Le nombre d’émissions d’abord, (cinq de présentées et douze de prévues), inhabituel pour ce type de réalisation, ainsi que le nombre d’intervenants, (vingt-sept), est révélateur de leur souci de pressurer le sujet pour en extraire toute sa sève. Loin des débats confus où le passionnel et l’émotionnel prennent le pas sur le rationnel, ces spécialistes analysent les textes des Évangiles et particulièrement celui de Saint Jean, le seul dont il reste une trace originale. Ce sont ces textes, ainsi que quelques rares autres documents d’époque, que l’on va interroger, et eux seuls. La primauté donnée à l’argumentation de chacun face à ces sources explique le parti pris d’une mise en scène d’une grande sobriété, austère pourrait-on dire, dans la présentation du sujet. L’image s’en tient strictement aux propos, sans interférence illustrative qui n’aurait eu pour effet que de s’éloigner de l’essentiel. C’est à un véritable travail de dissection que se livrent les chercheurs et cette dissection, loin d’appauvrir les écrits en les dénudant, les étoffe au contraire pour leur donner une chair qui formera le corps des émissions. L’ambiguïté de ces textes, écrits pour certains plusieurs années après la mort de Jésus, donnent lieu à des interprétations parfois contradictoires. La valeur de ce documentaire se trouve dans la mise en place d’un puzzle complexe où ce qui relève du théologique est confronté a des exégèses plus historiques. Et peu à peu, au delà des explications qui nous aident à comprendre la portée réelle de chaque mot, se dessine une vision plus globale de la société dans laquelle se sont déroulés ces événements.

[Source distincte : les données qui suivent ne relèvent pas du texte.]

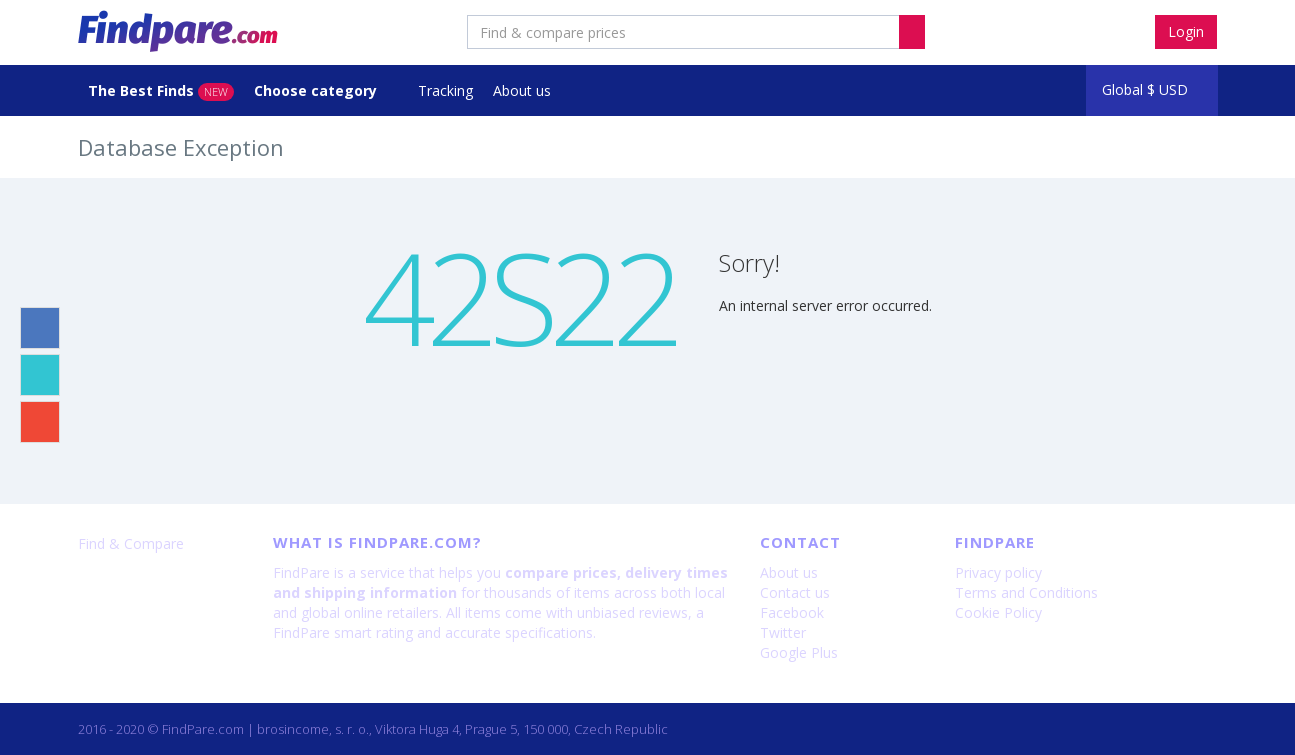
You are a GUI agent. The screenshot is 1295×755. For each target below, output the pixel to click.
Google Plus (799, 652)
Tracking (445, 90)
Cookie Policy (998, 612)
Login (1186, 31)
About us (522, 90)
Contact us (795, 592)
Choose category (317, 90)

Mais l’auditeur n’est pas mis ici en situation de téléspectateur passif devant des spécialistes qui détiennent la vérité. Cette vérité, c’est à lui de la rechercher dans tout ce qui est dit, ce qui est tu ou ce qui est sous-entendu.

C’est finalement une approche scientifique qu’ont adopté les auteurs, abordant le sujet sans à priori en mettant tous les documents à l’épreuve du doute. À propos de l’écriteau placé sur la croix au dessus de Jésus, un des chercheurs dit de Ponce Pilate qu’il a eu le dernier mot. Un dernier mot que personne n’a ici. Et le sens de ce documentaire se trouve peut-être dans cette phrase de Picasso, qui a lui-même mis en scène la crucifixion dans un de ses tableaux : « S’il y avait une seule vérité, on ne pourrait pas faire cent toiles sur le même thème ! ».